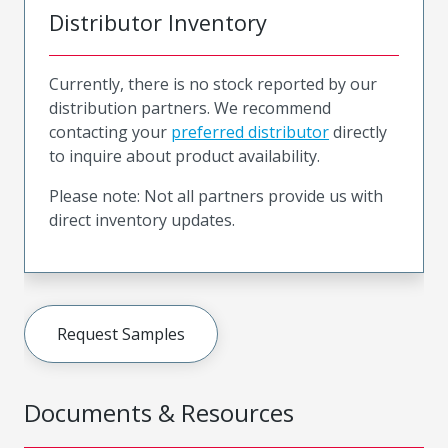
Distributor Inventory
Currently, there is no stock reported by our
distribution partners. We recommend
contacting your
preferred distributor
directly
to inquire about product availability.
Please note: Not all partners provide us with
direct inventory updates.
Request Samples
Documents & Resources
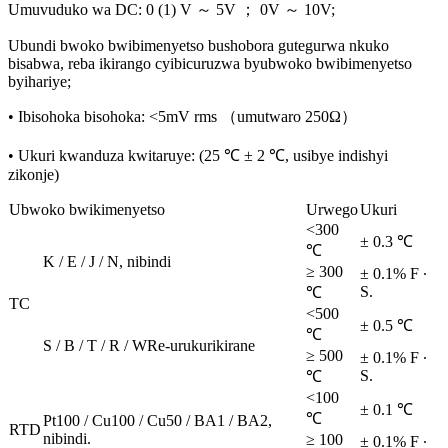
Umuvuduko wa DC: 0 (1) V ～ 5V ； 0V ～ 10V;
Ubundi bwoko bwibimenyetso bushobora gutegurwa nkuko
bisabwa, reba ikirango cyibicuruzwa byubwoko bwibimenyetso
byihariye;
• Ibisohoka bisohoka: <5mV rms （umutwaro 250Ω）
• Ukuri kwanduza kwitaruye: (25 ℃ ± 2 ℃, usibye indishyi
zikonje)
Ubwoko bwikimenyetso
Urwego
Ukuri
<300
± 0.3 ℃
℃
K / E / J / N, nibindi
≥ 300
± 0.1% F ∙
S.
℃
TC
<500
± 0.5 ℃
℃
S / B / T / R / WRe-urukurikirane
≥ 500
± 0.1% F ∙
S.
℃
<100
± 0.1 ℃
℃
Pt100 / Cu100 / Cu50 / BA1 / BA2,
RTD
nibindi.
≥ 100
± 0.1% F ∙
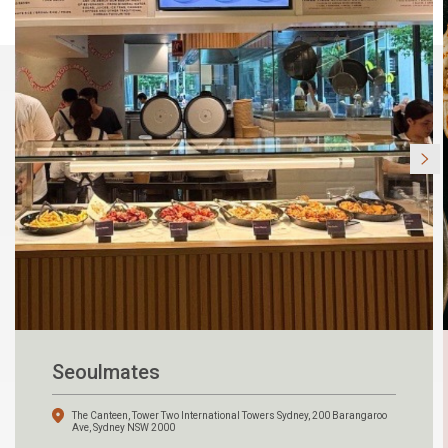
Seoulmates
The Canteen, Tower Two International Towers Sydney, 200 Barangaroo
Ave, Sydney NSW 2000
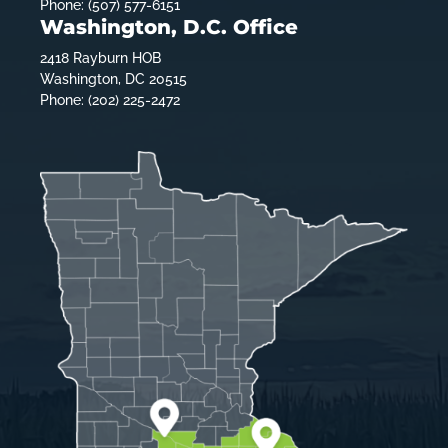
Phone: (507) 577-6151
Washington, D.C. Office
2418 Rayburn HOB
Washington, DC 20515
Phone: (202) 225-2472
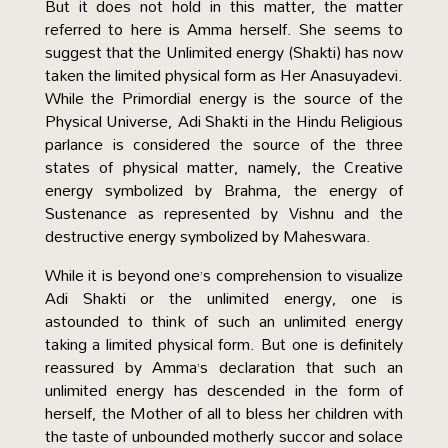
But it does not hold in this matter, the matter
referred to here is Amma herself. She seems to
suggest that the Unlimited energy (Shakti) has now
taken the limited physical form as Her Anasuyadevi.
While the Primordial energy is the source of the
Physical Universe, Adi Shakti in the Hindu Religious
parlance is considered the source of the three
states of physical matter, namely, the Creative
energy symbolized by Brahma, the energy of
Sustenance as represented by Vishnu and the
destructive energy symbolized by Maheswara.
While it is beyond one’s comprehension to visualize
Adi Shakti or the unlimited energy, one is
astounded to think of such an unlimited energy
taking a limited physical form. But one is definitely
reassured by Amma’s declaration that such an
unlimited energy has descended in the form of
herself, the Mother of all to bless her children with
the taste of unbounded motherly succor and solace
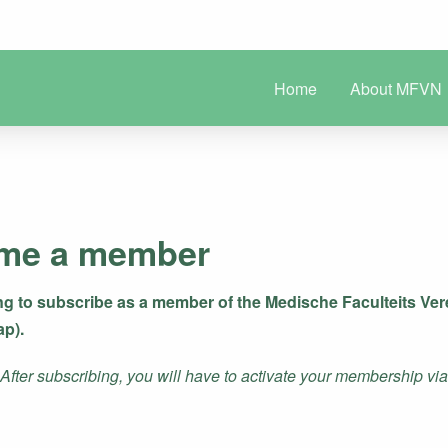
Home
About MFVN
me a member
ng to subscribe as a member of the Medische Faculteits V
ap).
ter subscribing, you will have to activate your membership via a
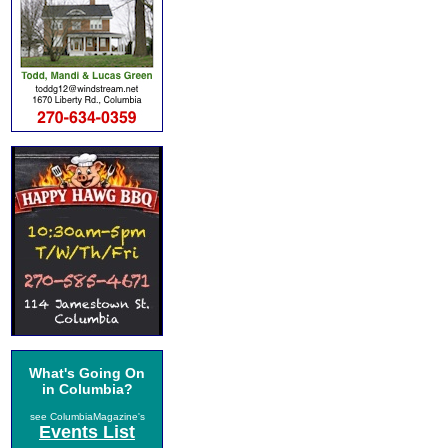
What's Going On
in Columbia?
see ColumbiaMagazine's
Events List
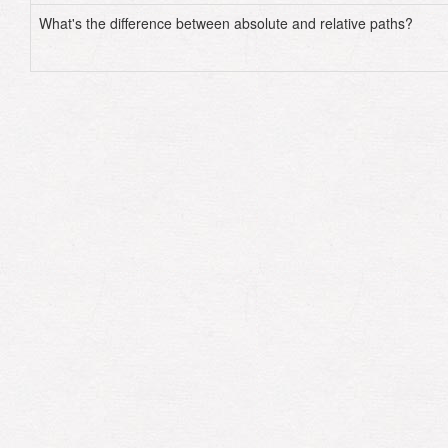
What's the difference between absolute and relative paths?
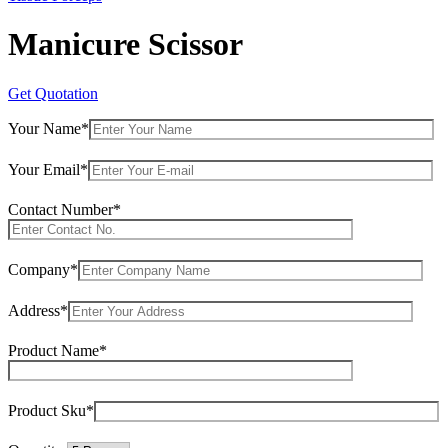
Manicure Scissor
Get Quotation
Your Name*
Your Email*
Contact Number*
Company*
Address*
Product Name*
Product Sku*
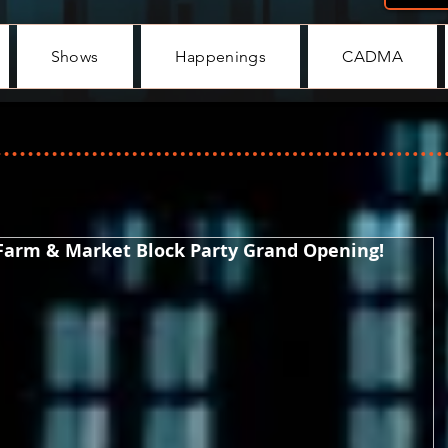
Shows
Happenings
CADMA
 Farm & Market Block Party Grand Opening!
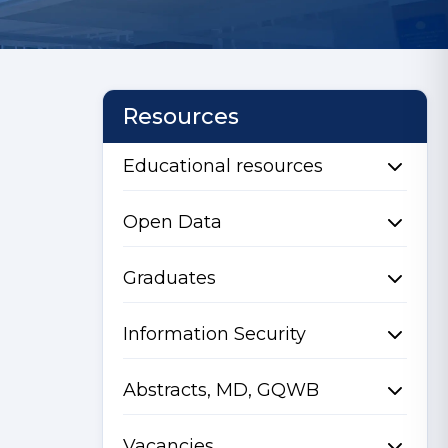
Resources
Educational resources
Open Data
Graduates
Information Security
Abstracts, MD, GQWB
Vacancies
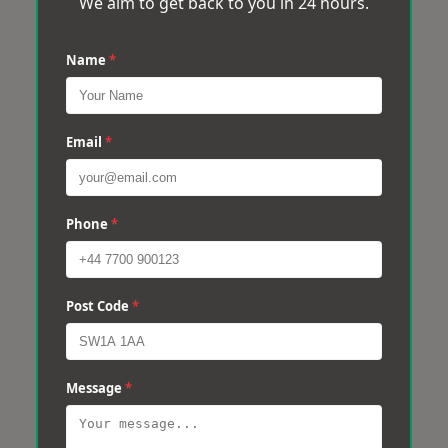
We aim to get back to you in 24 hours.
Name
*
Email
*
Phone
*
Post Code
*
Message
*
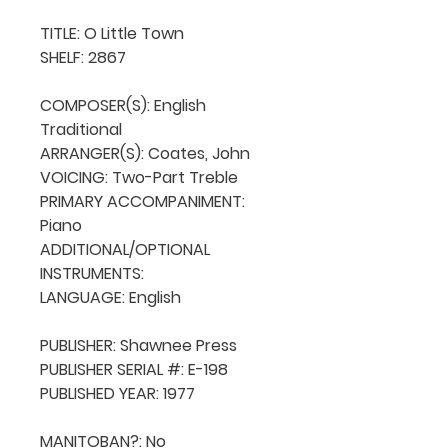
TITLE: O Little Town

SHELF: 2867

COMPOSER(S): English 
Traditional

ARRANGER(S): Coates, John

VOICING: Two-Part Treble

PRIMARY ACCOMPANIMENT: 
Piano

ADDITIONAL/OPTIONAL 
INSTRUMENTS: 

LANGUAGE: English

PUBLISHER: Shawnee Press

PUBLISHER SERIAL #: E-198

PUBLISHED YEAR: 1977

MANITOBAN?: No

-=-=-

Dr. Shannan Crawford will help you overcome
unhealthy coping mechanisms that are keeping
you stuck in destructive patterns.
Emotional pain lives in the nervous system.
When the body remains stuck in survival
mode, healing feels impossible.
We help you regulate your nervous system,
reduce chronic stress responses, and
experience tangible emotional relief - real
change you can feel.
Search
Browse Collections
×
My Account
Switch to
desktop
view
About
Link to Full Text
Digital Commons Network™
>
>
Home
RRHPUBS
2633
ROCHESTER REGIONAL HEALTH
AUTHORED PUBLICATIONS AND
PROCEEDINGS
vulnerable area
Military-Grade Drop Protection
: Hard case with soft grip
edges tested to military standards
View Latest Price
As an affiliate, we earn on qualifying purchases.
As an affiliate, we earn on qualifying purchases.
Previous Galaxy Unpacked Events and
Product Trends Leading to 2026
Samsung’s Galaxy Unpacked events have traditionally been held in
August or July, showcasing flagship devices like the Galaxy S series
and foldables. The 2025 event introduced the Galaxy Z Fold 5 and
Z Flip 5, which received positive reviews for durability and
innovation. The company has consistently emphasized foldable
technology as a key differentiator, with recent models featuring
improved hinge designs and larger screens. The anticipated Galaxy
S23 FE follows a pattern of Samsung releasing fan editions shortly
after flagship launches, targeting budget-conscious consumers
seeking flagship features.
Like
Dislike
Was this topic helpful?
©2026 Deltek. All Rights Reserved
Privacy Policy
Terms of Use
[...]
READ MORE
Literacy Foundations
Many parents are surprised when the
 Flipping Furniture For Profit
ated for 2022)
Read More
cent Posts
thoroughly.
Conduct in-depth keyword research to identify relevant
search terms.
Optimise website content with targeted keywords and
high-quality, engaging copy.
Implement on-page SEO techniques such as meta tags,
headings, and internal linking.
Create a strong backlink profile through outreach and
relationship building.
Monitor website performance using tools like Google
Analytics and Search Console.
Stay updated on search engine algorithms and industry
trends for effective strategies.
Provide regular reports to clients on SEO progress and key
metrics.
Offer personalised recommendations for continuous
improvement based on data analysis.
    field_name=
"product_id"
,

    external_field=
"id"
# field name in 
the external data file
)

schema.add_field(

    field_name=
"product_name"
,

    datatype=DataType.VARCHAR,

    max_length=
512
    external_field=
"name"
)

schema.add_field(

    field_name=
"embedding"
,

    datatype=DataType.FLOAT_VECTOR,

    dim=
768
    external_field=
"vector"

-=-=-

● **Action item**: An exact copy is needed of the stretch above that opens with the line containing "Ubwoko bwikimenyetso" and closes with the line containing "Phone: (507) 577-6151"; the pictures are not part of it.

● **Finished exercise**:
Ubwoko bwikimenyetso
Urwego
Ukuri
<300
± 0.3 ℃
℃
K / E / J / N, nibindi
≥ 300
± 0.1% F ∙
S.
℃
TC
<500
± 0.5 ℃
℃
S / B / T / R / WRe-urukurikirane
≥ 500
± 0.1% F ∙
S.
℃
<100
± 0.1 ℃
℃
Pt100 / Cu100 / Cu50 / BA1 / BA2,
RTD
nibindi.
≥ 100
± 0.1% F ∙
Seoulmates
The Canteen, Tower Two International Towers Sydney, 200 Barangaroo
Ave, Sydney NSW 2000
Phone: (507) 577-6151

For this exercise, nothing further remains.